Figure 3.. Improved multiplex editing, gene activation, and base editing with enAsCas12a.

(a-c) Comparison of the multiplex modification efficiencies of AsCas12a, enAsCas12a, and LbCas12a, when programmed with TTTV PAM targeted crRNA arrays encoding 3 separate crRNAs expressed either from a polymerase III promoter (U6, panels a and b) or a polymerase II promoter (CAG, panel c). The activities at three separate loci were assessed by T7E1 assay using the same genomic DNA samples; mean, s.e.m., and individual data points shown for n = 3. (d) Assessment of editing efficiencies with AsCas12a, enAsCas12a, and LbCas12a when using pooled crRNA plasmids or multiplex crRNA arrays expressing two crRNAs targeted to nearby (~100 bp) genomic loci. Activities assessed by T7E1 assay; mean, s.e.m., and individual data points shown for n = 4. (e-g), Activation of endogenous human genes NPY1R, HBB, and AR with dCas12a-VPR(1.1) fusions in HEK293 cells using pools of three crRNAs targeted to canonical PAM sites (panel e) and non-canonical PAM sites (panels f and g). Activities assessed by RT-qPCR and fold-changes in RNA were normalized to HPRT1 levels; mean, s.e.m., and individual data points shown for three independent experiments (mean of three technical triplicate qPCR values); VPR, synthetic VP64-p65-Rta activation domain. (h) Cytosine to thymine (C-to-T) conversion efficiencies directed by dCas12a base-editor (BE) constructs across eight different target sites, assessed by targeted deep sequencing. The mean percent C-to-T editing of three independent experiments was examined within a −5 to +25 window; all Cs in this window are highlighted in green for each target site; the position of the C within the target site is indicated below the heat map. (i) C-to-T editing efficiency within the 20 nt target site spacer sequence with enAsBEs and LbBEs across all eight target sites.

Figure 4.. Characterization and improvement of AsCas12a specificity and activity.

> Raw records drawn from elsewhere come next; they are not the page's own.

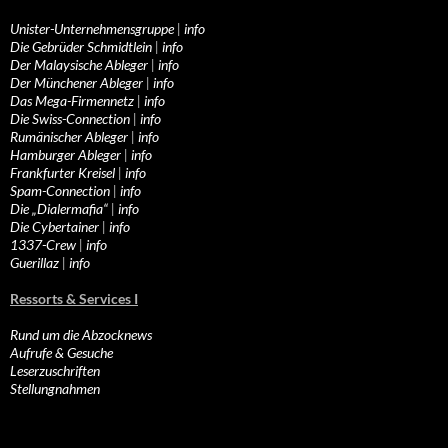
Unister-Unternehmensgruppe
|
info
Die Gebrüder Schmidtlein
|
info
Der Malaysische Ableger
|
info
Der Münchener Ableger
|
info
Das Mega-Firmennetz
|
info
Die Swiss-Connection
|
info
Rumänischer Ableger
|
info
Hamburger Ableger
|
info
Frankfurter Kreisel
|
info
Spam-Connection
|
info
Die „Dialermafia“
|
info
Die Cybertainer
|
info
1337-Crew
|
info
Guerillaz
|
info
Ressorts & Services I
Rund um die Abzocknews
Aufrufe & Gesuche
Leserzuschriften
Stellungnahmen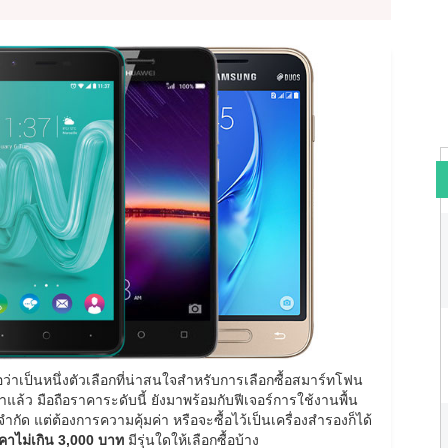
ว่าเป็นหนึ่งตัวเลือกที่น่าสนใจสำหรับการเลือกซื้อสมาร์ทโฟน
แล้ว มือถือราคาระดับนี้ ยังมาพร้อมกับฟีเจอร์การใช้งานพื้น
ด แต่ต้องการความคุ้มค่า หรือจะซื้อไว้เป็นเครื่องสำรองก็ได้
คาไม่เกิน 3,000 บาท
มีรุ่นใดให้เลือกซื้อบ้าง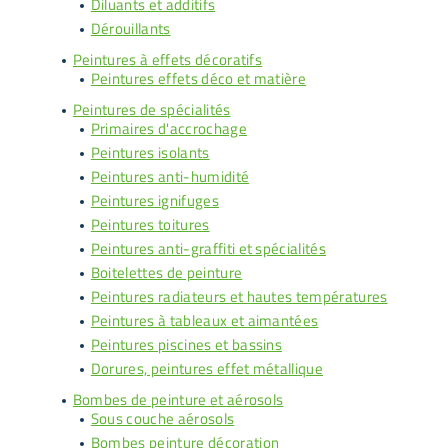
Diluants et additifs
Dérouillants
Peintures à effets décoratifs
Peintures effets déco et matière
Peintures de spécialités
Primaires d'accrochage
Peintures isolants
Peintures anti-humidité
Peintures ignifuges
Peintures toitures
Peintures anti-graffiti et spécialités
Boitelettes de peinture
Peintures radiateurs et hautes températures
Peintures à tableaux et aimantées
Peintures piscines et bassins
Dorures, peintures effet métallique
Bombes de peinture et aérosols
Sous couche aérosols
Bombes peinture décoration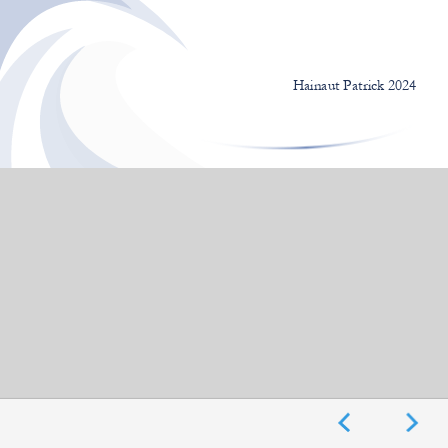
©Hainaut Patrick
Hainaut Patrick 2024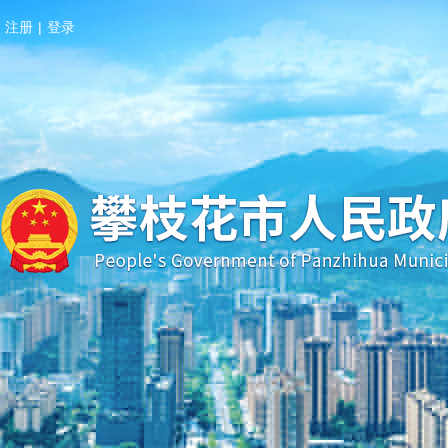
注册
|
登录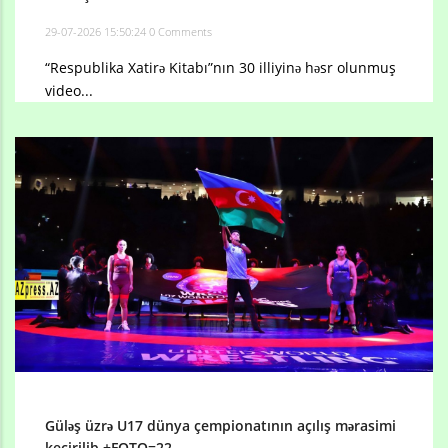
29-07-2026 15:50:24
0 Comments
“Respublika Xatirə Kitabı”nın 30 illiyinə həsr olunmuş
video...
Güləş üzrə U17 dünya çempionatının açılış mərasimi
keçirilib +FOTO=22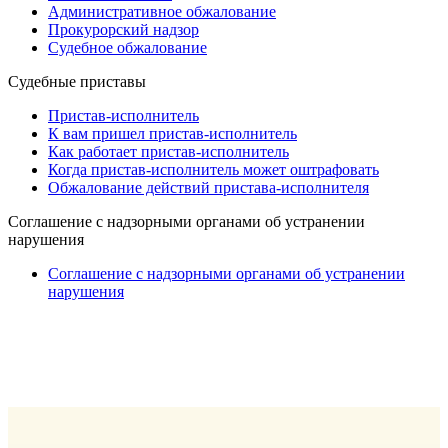
Административное обжалование
Прокурорский надзор
Судебное обжалование
Судебные приставы
Пристав-исполнитель
К вам пришел пристав-исполнитель
Как работает пристав-исполнитель
Когда пристав-исполнитель может оштрафовать
Обжалование действий пристава-исполнителя
Cоглашение с надзорными органами об устранении
нарушения
Cоглашение с надзорными органами об устранении
нарушения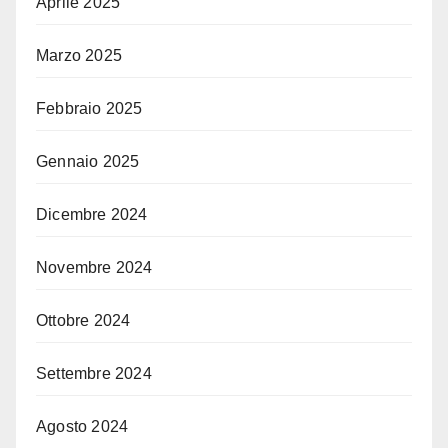
Aprile 2025
Marzo 2025
Febbraio 2025
Gennaio 2025
Dicembre 2024
Novembre 2024
Ottobre 2024
Settembre 2024
Agosto 2024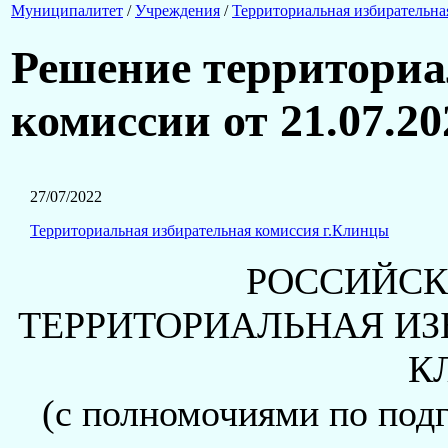
Муниципалитет
/
Учреждения
/
Территориальная избирательна
Решение территориа
комиссии от 21.07.2
27/07/2022
Территориальная избирательная комиссия г.Клинцы
РОССИЙСК
ТЕРРИТОРИАЛЬНАЯ ИЗ
К
(с полномочиями по под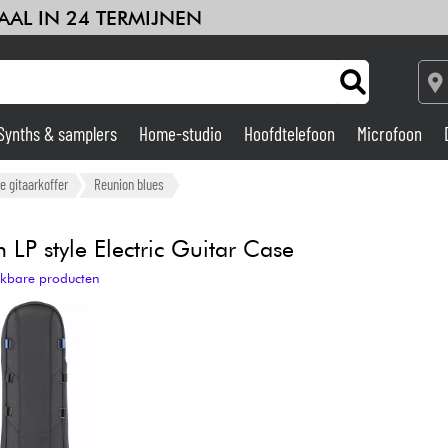
AAL IN 24 TERMIJNEN
Synths & samplers
Home-studio
Hoofdtelefoon
Microfoon
Versterker & Effecten
e gitaarkoffer
Reunion blues
Home-studio
 LP style Electric Guitar Case
ijkbare producten
DJ
Drums & percussie
Kinderen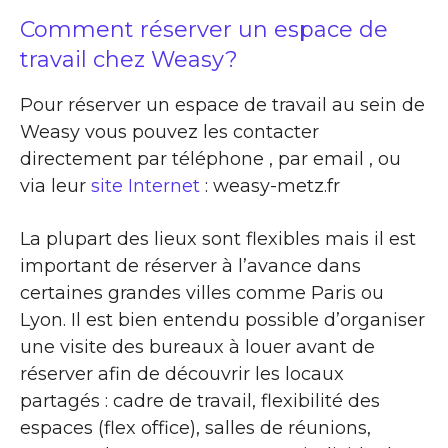
Comment réserver un espace de
travail chez Weasy?
Pour réserver un espace de travail au sein de
Weasy vous pouvez les contacter
directement par téléphone , par email , ou
via leur
site Internet
: weasy-metz.fr
La plupart des lieux sont flexibles mais il est
important de réserver à l’avance dans
certaines grandes villes comme Paris ou
Lyon. Il est bien entendu possible d’organiser
une visite des bureaux à louer avant de
réserver afin de découvrir les locaux
partagés : cadre de travail, flexibilité des
espaces (flex office), salles de réunions,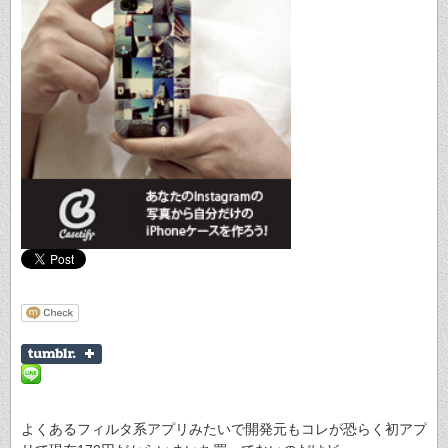
よくあるフィルタ系アプリみたいで開発元もコレが恐らく初アプ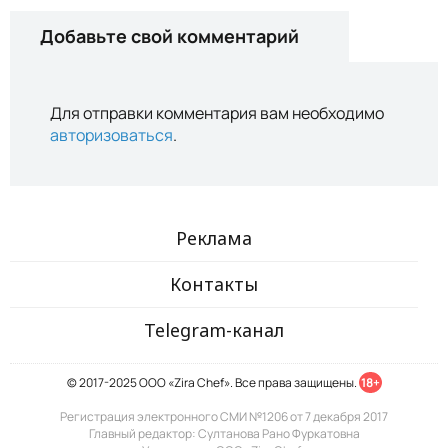
Добавьте свой комментарий
Для отправки комментария вам необходимо
авторизоваться
.
Реклама
Контакты
Telegram-канал
© 2017-2025 ООО «Zira Chef». Все права защищены.
18+
Регистрация электронного СМИ №1206 от 7 декабря 2017
Главный редактор: Султанова Рано Фуркатовна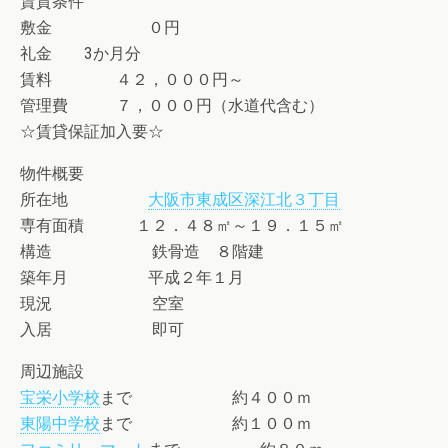
賃貸条件
敷金 ０円
礼金 3か月分
賃料 ４２，０００円～
管理費 ７，０００円（水道代含む）
☆賃貸保証加入要☆
物件概要
所在地
大阪市東成区深江北３丁目
専有面積 １２．４８㎡～１９．１５㎡
構造 鉄骨造 ８階建
築年月 平成２年１月
現況 空室
入居 即可
周辺施設
宝栄小学校
まで 約４００ｍ
東陽中学校
まで 約１００ｍ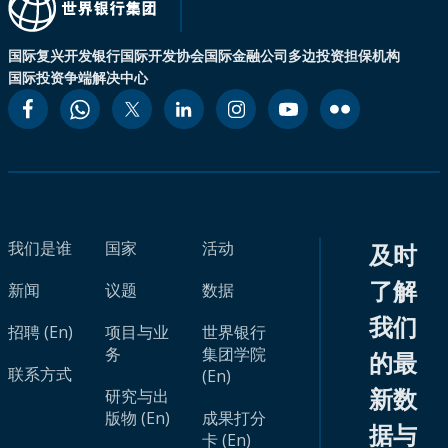
国际复兴开发银行
国际开发协会
国际金融公司
多边投资担保机构
国际投资争端解决中心
我们是谁
国家
活动
及时
了解
新闻
议题
数据
我们
招聘 (En)
项目与业
世界银行
务
集团学院
的最
联系方式
(En)
新数
研究与出
版物 (En)
成果打分
据与
卡 (En)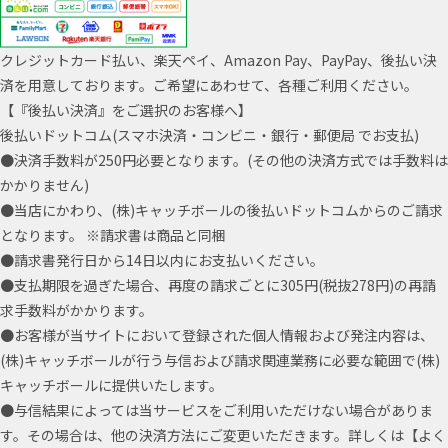
クレジットカード払い、楽天ペイ、Amazon Pay、PayPay、後払い決
済を用意しております。ご希望にあわせて、各種ご利用ください。
【『後払い決済』をご選択のお客様へ】
後払いドットコム(スマホ決済・コンビニ・銀行・郵便局 でお支払)
●決済手数料が250円必要となります。(その他の決済方式では手数料は
かかりません)
●当店にかわり、(株)キャッチボールの後払いドットコムからのご請求
となります。 ※請求書は商品と同梱
●請求書発行日から14日以内にお支払いください。
●支払期限を過ぎた場合、再度の請求ごとに305円(税抜278円)の再請
求手数料がかかります。
●お客様が当サイトにおいて登録された個人情報および発注内容は、
(株)キャッチボールが行う与信および請求関連業務に必要な範囲で(株)
キャッチボールに提供いたします。
●与信結果によっては当サービスをご利用いただけない場合がありま
す。その場合は、他の決済方法にご変更いただきます。詳しくは【よく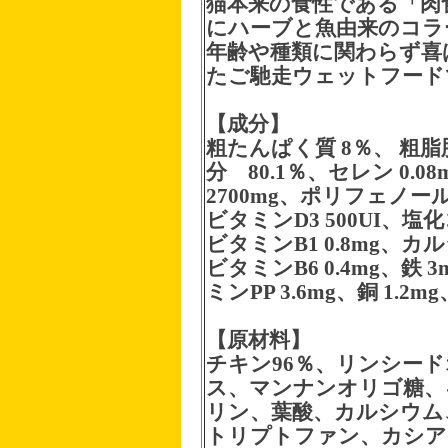
猫本来の食性である「肉
にハーブと魚由来のコラ
年齢や種類に関わらず喜
たご馳走ウェットフード
【成分】
粗たんぱく質 8％、 粗脂肪
分 80.1％、セレン 0.0
2700mg、ポリフェノール 
ビタミンD3 500UI、塩化
ビタミンB1 0.8mg、カルシ
ビタミンB6 0.4mg、鉄 3
ミンPP 3.6mg、銅 1.2mg
【原材料】
チキン96％、リンシー
ス、マンナンオリゴ糖、
リン、葉酸、カルシウム
トリプトファン、カシア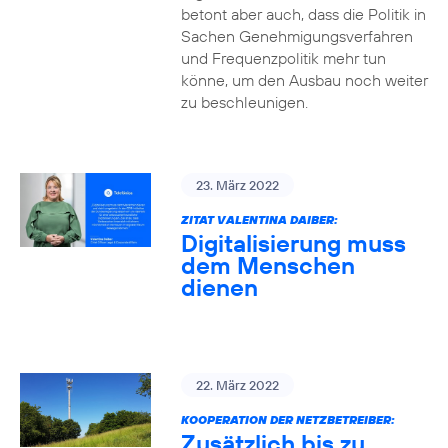
betont aber auch, dass die Politik in
Sachen Genehmigungsverfahren
und Frequenzpolitik mehr tun
könne, um den Ausbau noch weiter
zu beschleunigen.
23. März 2022
ZITAT VALENTINA DAIBER:
Digitalisierung muss
dem Menschen
dienen
22. März 2022
KOOPERATION DER NETZBETREIBER:
Zusätzlich bis zu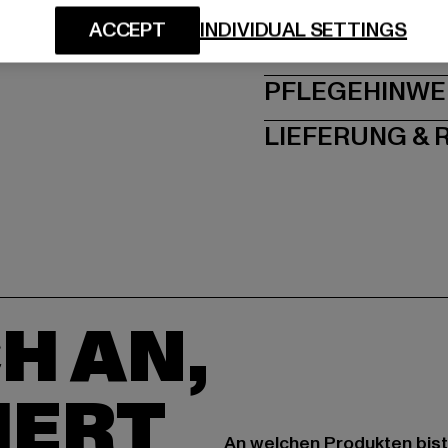
ACCEPT
INDIVIDUAL SETTINGS
GRÖSSE 
PFLEGEHINWE
LIEFERUNG &
H AN,
IERT
An welchen Produkten bist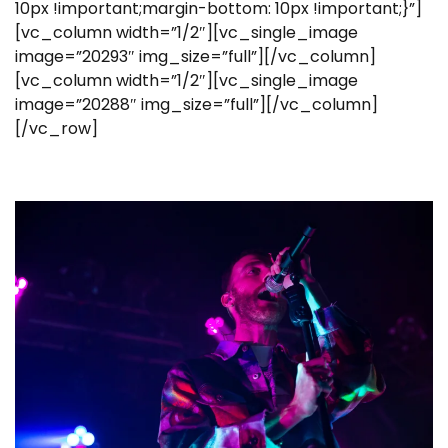
10px !important;margin-bottom: 10px !important;}”]
[vc_column width=”1/2″][vc_single_image
image=”20293″ img_size=”full”][/vc_column]
[vc_column width=”1/2″][vc_single_image
image=”20288″ img_size=”full”][/vc_column]
[/vc_row]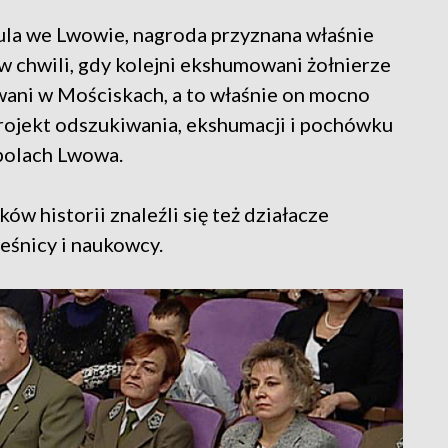
ula we Lwowie, nagroda przyznana właśnie
w chwili, gdy kolejni ekshumowani żołnierze
wani w Mościskach, a to właśnie on mocno
projekt odszukiwania, ekshumacji i pochówku
dpolach Lwowa.
 historii znaleźli się też działacze
leśnicy i naukowcy.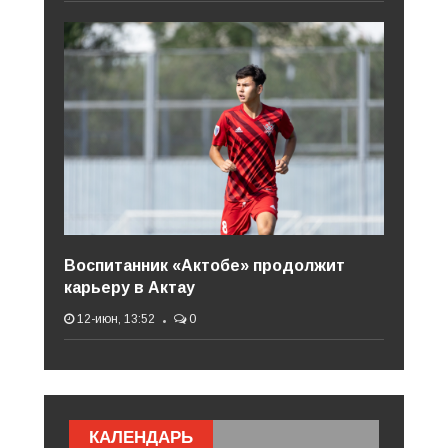
Воспитанник «Актобе» продолжит
карьеру в Актау
12-июн, 13:52
0
КАЛЕНДАРЬ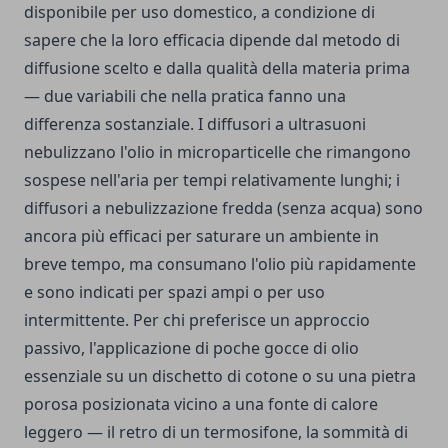
disponibile per uso domestico, a condizione di
sapere che la loro efficacia dipende dal metodo di
diffusione scelto e dalla qualità della materia prima
— due variabili che nella pratica fanno una
differenza sostanziale. I diffusori a ultrasuoni
nebulizzano l'olio in microparticelle che rimangono
sospese nell'aria per tempi relativamente lunghi; i
diffusori a nebulizzazione fredda (senza acqua) sono
ancora più efficaci per saturare un ambiente in
breve tempo, ma consumano l'olio più rapidamente
e sono indicati per spazi ampi o per uso
intermittente. Per chi preferisce un approccio
passivo, l'applicazione di poche gocce di olio
essenziale su un dischetto di cotone o su una pietra
porosa posizionata vicino a una fonte di calore
leggero — il retro di un termosifone, la sommità di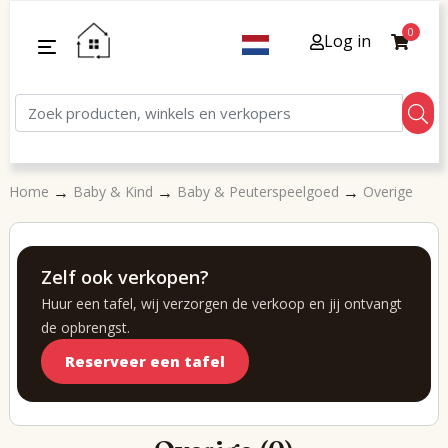
0
Log in
→
→
→
Home
Baby & Kind
Baby & Peuterspeelgoed
Overige
Zelf ook verkopen?
Huur een tafel, wij verzorgen de verkoop en jij ontvangt
de opbrengst.
Reserveer een tafel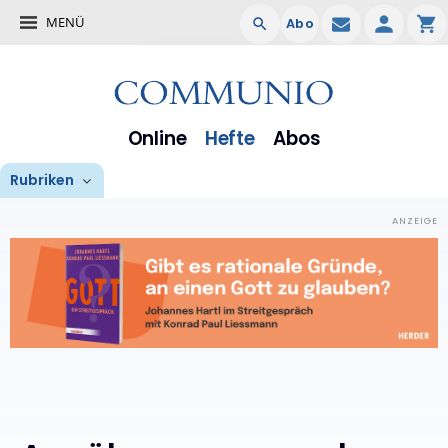
MENÜ
Abo
Online
Hefte
Abos
Rubriken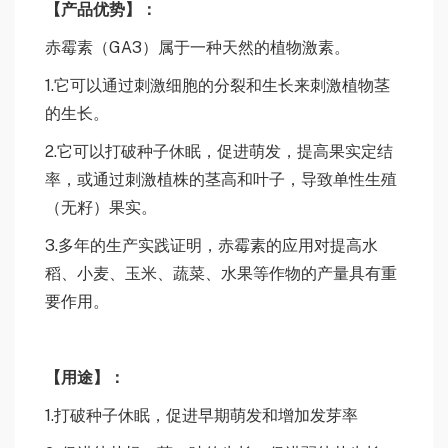
【
产
品优势
】：
赤霉素（GA3）属于一种天然的植物激素。
1.它可以通过刺激细胞的分裂和生长来刺激植物茎
的生长。
2.它可以打破种子休眠，促进萌发，提高果实定结
率，或通过刺激植株的茎高和叶子，导致单性生殖
（无籽）果实。
3.多年的生产实践证明，赤霉素的应用对提高水
稻、小麦、玉米、蔬菜、水果等作物的产量具有重
要作用。
【
用
途
】：
1.打破种子休眠，促进早期萌发和增加发芽率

(a, b) Histograms illustrating the number of GUIDE-seq detected off-target sites for AsCas12a variants on sites with canonical TTTV PAMs (panel a; see Supplementary Fig. 7e) or non-canonical PAMs (panel b; see Supplementary Fig. 7f). na, not assessed. (c, d) Summaries of the on-target activities of wild-type, enAsCas12a, and enAsCas12a-HF1 across sites encoding TTTV PAMs (panel c; n = 6) or enAsCas12a and enAsCas12a-HF1 on non-canonical PAMs (panel d; n = 17) (see Supplementary Figs. 9b and 9c, respectively). (e) Assessment of the gene editing activities of AsCas12a, enAsCas12a, and enAsCas12a-HF1 on target sites harboring TTTV PAMs or non-canonical PAMs (n = 5 and 6, respectively) in primary human T cells when delivered as RNPs (see Supplementary Fig. 9f). For panels c-e, percent modified assessed by T7E1 assay, mean shown by black bar, and each point is the mean of 3 independent experiments (see Supplementary Figs. 9b, 9c, and 9f); ns, P > 0.05; *, P < 0.05 (Wilcoxon signed-rank, two-tailed; P values in Supplementary Table 8). Variants encode the following substitutions: enAsCas12a, E174R/S542R/K548R; enAsCas12a-HF1, E174R/N282A/S542R/K548R.